Une Commission spéciale existe à cet effet. Lorsque les fédéralistes de l’Union
veulent arriver à leurs fins, il faut diviser l’Europe en une centaine de
régions devenues assez puissantes pour supprimer les États.
Après tout Hollande est de moins en moins
sûr de pouvoir refaire un mandat et il ne serait pas déplaisant que son
successeur voit ses pouvoirs encore diminués, pendant qu’à la tête d’une
super-région il voit augmenter les siens. Muni d’une expérience d’État et de
département, il est tout désigné pour la fonction. On peut ajouter l’intérêt politique
qu’il y a à lancer un sujet de polémique profonde dans le pays et à détourner l’attention
de la situation économique et budgétaire qui empire de jour en jour.
Si
ce n’était pas le cas on ne comprendrait pas qu’un tel remue-ménage n’ait pas
donné lieu à plus de remue-méninges. Une telle réforme ne s’improvise pas et là
encore un référendum serait nécessaire. N’oublions pas que le Général De Gaulle
n’a pas eu l’accord des français pour une avancée dans la régionalisation !
Désormais plus aucun sujet ne mérite que la question soit posée aux français.
Les questions sont toujours mal posées, trop complexes pour des esprits
frustres. Les français ont souvent la mauvaise idée de voter NON et entraînent
de graves conséquences pour le pays. Il est dangereux de poser la question aux
français.
Sur
ce constat qui laisse à l’élite, formée à l’ENA, le soin de penser pour tout le
monde dans une démocratie des sages, il faut donc se résoudre à adopter l’attitude
du bon sens du contribuable qui veut savoir si les dépenses de l’Etat vont
diminuer (ce qui ne veut pas dire ses impôts néanmoins) et si le service des
administrations locales va s’en trouver amélioré. Regardons donc de plus près
le secteur dépenses des collectivités territoriales. Au départ il s’agissait d’un
simple transfert de compétences financé euro versé pour euro dépensé.

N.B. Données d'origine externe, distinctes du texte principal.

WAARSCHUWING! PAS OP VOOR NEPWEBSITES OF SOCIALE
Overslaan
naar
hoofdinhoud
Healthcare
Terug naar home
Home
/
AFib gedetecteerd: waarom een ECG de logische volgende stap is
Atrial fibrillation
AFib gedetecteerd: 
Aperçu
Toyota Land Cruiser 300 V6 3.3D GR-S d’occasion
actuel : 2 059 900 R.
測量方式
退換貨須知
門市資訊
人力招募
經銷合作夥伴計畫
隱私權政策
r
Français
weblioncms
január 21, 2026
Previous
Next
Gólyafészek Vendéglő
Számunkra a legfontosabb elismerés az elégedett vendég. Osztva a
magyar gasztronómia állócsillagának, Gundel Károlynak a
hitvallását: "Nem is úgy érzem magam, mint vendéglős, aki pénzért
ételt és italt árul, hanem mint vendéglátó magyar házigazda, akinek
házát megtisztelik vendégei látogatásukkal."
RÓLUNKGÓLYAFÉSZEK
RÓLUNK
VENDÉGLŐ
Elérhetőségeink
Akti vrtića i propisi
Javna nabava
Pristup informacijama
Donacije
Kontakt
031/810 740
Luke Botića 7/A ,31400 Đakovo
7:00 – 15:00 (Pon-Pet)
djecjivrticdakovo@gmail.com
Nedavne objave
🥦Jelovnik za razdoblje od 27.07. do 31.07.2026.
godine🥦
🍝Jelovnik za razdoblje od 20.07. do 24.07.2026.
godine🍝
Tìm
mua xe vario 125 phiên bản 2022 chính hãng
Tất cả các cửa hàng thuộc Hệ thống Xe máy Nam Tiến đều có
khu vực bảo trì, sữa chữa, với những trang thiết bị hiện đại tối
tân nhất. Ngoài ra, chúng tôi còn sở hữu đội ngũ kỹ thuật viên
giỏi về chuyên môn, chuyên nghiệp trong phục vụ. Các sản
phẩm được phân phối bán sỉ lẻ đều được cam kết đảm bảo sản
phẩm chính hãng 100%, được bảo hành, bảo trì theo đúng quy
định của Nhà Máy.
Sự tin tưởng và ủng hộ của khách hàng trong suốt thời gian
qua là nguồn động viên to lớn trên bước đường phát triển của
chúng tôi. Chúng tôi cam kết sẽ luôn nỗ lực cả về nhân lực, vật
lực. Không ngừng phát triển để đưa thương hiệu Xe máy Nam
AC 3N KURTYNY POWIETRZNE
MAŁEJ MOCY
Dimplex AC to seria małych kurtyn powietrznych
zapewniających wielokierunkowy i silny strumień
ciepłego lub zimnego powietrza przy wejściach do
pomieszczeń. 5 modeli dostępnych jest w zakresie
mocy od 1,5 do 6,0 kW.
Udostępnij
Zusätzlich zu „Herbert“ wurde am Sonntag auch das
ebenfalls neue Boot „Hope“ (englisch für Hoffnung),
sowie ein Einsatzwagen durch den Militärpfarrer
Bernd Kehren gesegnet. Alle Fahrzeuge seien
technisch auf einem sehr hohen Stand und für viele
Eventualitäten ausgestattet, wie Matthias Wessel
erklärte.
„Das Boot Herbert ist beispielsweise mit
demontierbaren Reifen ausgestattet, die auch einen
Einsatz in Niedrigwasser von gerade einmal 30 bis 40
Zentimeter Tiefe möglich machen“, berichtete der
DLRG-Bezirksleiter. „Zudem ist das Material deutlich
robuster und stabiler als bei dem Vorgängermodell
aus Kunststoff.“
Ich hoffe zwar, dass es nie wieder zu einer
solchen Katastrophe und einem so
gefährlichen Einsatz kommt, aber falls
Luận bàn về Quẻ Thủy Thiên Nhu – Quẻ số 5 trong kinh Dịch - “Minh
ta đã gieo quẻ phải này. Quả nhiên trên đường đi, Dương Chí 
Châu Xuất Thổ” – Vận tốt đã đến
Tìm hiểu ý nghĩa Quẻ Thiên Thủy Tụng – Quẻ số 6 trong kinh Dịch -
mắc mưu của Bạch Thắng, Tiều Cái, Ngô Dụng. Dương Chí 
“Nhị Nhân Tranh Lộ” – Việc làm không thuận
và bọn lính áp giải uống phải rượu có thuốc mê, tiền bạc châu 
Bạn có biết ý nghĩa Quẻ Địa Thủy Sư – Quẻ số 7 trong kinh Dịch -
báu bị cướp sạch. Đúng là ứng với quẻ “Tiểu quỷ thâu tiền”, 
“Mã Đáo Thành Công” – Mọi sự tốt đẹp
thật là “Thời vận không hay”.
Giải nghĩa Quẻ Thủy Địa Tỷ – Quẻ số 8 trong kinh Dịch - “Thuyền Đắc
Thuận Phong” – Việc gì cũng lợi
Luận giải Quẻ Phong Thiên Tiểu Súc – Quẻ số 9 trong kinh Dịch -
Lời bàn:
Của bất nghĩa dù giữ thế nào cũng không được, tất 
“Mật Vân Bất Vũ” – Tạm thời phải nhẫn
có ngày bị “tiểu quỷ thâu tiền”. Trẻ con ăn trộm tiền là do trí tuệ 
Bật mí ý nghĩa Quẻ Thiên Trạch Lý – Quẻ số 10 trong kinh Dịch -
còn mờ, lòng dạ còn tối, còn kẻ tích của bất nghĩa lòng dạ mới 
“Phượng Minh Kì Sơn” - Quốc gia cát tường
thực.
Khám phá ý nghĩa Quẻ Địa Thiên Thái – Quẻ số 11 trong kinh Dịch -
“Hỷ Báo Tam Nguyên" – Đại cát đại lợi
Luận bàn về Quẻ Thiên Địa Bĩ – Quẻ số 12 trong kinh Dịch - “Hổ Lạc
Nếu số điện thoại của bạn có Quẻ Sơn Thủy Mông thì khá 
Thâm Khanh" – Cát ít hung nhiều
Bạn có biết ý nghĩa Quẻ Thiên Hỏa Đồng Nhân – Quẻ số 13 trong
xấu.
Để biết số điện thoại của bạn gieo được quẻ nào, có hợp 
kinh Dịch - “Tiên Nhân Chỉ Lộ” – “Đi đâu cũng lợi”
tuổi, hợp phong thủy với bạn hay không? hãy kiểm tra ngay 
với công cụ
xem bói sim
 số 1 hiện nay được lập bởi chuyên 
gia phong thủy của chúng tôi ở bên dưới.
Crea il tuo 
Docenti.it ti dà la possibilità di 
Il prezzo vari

A l’arrivée
que constate-t-on ?
En
2013, alors que l’État parvenait à contenir ses dépenses, celles des collectivités
augmentaient de 3 ,2%, presque comme celles de 2011 et 2012, alors que l’inflation
était de 2% ces trois années. Pour le contribuable les impôts locaux ont
augmenté de 4,6% ! Malgré ces deux augmentations, l’équilibre des budgets des
collectivités locales (Régions, départements, communautés de communes, communes) n’était pas
réalisé et l’endettement a atteint 137Mds€ fin 2013. Plus grave est que le nombre
de fonctionnaires publics a augmenté de 250.000 de 2006 à 2012 non compté les
décentralisations de l’Etat. C’est le rapport annuel de l’Observatoire des
finances locales qui l’affirme.
Le constat est que, comme partout, la
décentralisation est potentiellement génératrice de surcoûts. Dans le privé on
doit les limiter au maximum et globalement dégager un gain entre le siège d’une
entreprise et les délocalisations régionales. Dans le public, le gain doit être
dans le service. Une grande partie du service est contenu dans la proximité. Si
l’on a une gestion plus rigoureuse, moins dispendieuse pour des objectifs
contestables voire des gabegies, et visant à l’équilibre sans diminuer la
qualité du service, il n’y a rien à changer à court terme. La Réforme
territoriale qui se prépare commence par diminuer la qualité du service de
proximité alors que le coût de la gestion locale augmente chaque année et les
impôts locaux avec. Elle risque fort de dégénérer en un conflit social et de
finalement détériorer un peu plus la confiance.
Cela
commence donc mal et on constate que le problème endémique de l’augmentation
des dépenses locales est indépendant de la taille des collectivités. La super-région
ne peut donc résoudre autre chose qu’une amélioration instantanée du coût.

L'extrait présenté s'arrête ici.